The report underscores the critical need for early, coordinated multidisciplinary management involving surgeons, orthodontists, and speech therapists to minimize functional and skeletal complications.

By comparing this case with previously reported partial glossectomies and experimental studies, it highlights how complete early tongue absence produces a distinct and more severe growth pattern, rarely documented in the literature.

4. Conclusions

Total glossectomy performed at an early age can profoundly alter craniofacial growth and oral function. This case emphasizes the tongue’s key morphogenetic role and highlights how its absence disrupts the balance of skeletal and dental development.
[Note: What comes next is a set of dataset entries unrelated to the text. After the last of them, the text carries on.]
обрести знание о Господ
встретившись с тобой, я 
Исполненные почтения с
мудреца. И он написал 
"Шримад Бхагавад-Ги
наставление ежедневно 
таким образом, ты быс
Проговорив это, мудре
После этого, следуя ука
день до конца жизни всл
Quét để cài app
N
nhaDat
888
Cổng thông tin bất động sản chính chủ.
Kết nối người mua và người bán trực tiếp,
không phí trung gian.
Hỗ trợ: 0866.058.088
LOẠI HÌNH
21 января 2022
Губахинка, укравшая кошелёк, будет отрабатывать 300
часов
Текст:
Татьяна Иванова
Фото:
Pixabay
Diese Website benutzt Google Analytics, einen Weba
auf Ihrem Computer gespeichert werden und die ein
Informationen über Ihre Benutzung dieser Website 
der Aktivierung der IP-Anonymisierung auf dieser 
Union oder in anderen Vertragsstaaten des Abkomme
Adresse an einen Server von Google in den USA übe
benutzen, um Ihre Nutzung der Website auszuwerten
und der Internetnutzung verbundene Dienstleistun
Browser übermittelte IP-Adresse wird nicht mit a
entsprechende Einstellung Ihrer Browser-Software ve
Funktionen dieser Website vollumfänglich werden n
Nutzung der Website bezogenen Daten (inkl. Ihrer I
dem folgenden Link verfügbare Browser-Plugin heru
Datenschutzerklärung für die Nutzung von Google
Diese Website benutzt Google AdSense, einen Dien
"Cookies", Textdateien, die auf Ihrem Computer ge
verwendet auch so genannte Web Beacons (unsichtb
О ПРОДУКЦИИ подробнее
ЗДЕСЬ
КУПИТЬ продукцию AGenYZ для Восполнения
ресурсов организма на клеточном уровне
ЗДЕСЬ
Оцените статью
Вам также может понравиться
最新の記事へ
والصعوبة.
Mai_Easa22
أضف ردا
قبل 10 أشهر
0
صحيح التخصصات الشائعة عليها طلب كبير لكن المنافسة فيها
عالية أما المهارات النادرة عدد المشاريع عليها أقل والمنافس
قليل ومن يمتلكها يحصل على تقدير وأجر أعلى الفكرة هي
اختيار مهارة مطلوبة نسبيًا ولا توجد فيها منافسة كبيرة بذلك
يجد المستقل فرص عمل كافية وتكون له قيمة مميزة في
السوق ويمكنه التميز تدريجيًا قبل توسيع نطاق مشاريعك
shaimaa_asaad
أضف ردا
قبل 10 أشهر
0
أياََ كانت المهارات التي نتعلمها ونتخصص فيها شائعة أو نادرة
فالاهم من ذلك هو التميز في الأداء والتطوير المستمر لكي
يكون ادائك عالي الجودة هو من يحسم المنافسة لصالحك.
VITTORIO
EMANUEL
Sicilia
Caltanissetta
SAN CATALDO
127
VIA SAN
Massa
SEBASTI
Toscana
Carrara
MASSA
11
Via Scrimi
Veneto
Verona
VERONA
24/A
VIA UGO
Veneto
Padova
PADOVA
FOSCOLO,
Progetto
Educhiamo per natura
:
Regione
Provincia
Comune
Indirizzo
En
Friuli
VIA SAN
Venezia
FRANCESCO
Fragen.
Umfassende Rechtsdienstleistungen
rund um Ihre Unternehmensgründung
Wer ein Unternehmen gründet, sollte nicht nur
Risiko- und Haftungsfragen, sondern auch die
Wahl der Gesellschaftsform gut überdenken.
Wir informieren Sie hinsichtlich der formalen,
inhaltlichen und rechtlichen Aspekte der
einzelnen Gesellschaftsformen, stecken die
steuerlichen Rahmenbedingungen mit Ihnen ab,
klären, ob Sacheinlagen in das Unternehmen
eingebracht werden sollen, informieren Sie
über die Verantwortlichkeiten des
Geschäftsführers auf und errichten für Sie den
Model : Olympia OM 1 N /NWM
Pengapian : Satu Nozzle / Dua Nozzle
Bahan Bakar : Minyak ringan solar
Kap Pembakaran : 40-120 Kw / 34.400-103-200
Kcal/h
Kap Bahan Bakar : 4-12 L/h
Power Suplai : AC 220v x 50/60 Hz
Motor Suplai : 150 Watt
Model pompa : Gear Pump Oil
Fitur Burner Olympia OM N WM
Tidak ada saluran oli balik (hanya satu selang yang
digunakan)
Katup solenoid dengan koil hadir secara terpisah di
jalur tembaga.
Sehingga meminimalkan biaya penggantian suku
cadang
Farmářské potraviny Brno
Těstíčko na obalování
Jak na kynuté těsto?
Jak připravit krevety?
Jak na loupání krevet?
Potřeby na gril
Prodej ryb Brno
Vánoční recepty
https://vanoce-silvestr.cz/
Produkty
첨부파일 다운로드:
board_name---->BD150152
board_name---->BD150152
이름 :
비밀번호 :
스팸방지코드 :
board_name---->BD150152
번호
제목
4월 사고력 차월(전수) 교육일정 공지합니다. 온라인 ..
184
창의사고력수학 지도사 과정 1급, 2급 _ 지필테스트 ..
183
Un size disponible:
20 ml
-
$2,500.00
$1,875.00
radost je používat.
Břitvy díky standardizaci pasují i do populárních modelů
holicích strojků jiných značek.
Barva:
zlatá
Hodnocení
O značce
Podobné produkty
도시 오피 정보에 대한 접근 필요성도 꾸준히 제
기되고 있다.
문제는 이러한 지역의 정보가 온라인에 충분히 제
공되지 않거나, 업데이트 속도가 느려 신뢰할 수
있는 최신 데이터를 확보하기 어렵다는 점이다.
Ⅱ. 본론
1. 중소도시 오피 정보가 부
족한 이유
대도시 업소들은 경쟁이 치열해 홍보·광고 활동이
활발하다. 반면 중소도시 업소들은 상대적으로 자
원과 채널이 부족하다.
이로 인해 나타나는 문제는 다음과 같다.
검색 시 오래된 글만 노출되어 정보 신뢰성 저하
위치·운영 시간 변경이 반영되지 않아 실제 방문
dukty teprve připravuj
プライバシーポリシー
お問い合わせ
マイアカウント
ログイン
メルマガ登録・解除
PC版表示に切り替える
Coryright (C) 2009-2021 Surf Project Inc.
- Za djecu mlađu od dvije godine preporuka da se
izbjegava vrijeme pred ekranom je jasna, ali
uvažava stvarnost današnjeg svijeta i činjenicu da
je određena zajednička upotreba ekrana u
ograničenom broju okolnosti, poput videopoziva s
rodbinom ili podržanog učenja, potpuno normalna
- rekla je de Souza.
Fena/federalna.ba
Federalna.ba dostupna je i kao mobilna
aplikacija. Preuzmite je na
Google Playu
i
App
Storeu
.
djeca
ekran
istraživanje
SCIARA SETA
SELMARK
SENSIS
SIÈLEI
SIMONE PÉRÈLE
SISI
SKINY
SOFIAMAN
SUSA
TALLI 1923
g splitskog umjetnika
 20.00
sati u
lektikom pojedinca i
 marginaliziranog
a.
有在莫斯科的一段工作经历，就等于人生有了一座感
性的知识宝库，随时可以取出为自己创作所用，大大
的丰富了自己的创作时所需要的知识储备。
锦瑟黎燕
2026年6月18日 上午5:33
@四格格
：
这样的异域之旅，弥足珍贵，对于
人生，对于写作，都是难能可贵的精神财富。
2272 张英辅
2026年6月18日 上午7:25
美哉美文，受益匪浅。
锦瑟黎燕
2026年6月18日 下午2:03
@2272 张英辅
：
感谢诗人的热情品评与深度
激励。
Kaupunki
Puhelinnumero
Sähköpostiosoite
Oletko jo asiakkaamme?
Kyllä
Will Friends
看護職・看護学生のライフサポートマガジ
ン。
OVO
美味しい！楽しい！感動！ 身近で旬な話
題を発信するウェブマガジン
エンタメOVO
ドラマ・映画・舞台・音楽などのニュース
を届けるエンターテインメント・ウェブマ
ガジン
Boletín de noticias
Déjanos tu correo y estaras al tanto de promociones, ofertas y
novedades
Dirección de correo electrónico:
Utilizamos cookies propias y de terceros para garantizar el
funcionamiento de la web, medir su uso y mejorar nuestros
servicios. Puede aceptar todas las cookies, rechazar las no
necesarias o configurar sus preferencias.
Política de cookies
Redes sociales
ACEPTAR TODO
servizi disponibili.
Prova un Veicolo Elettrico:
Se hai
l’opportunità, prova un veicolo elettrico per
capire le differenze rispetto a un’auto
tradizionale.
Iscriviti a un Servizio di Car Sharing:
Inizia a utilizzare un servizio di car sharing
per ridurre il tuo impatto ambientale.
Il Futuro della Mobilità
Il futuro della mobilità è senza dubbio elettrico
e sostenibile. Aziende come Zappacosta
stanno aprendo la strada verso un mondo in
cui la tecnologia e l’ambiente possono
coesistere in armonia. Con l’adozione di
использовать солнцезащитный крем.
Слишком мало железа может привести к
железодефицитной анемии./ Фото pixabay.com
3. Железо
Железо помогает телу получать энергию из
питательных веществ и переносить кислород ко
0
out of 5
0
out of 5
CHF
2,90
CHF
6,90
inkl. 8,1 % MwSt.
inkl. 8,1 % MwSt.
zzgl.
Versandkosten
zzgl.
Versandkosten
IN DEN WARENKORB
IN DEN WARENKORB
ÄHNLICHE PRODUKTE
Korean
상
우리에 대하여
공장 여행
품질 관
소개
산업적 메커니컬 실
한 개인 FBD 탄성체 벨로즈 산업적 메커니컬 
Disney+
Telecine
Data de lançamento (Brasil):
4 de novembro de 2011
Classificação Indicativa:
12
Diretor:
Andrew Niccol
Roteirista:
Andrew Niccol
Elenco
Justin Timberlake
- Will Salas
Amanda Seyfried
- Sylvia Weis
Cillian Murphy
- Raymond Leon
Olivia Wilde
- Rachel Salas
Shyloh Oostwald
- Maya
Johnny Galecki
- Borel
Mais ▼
Early and coordinated multidisciplinary management—including surgical, orthodontic, and speech therapy interventions—is essential to support functional adaptation and psychological well-being during growth.

However, the conclusions drawn from a single case must be interpreted with caution. The lack of longitudinal follow-up and three-dimensional assessment limits the ability to fully characterize growth dynamics. Future studies should aim to collect quantitative and functional data from larger cohorts to develop evidence-based rehabilitation protocols and improve the long-term quality of life for patients undergoing early glossectomy.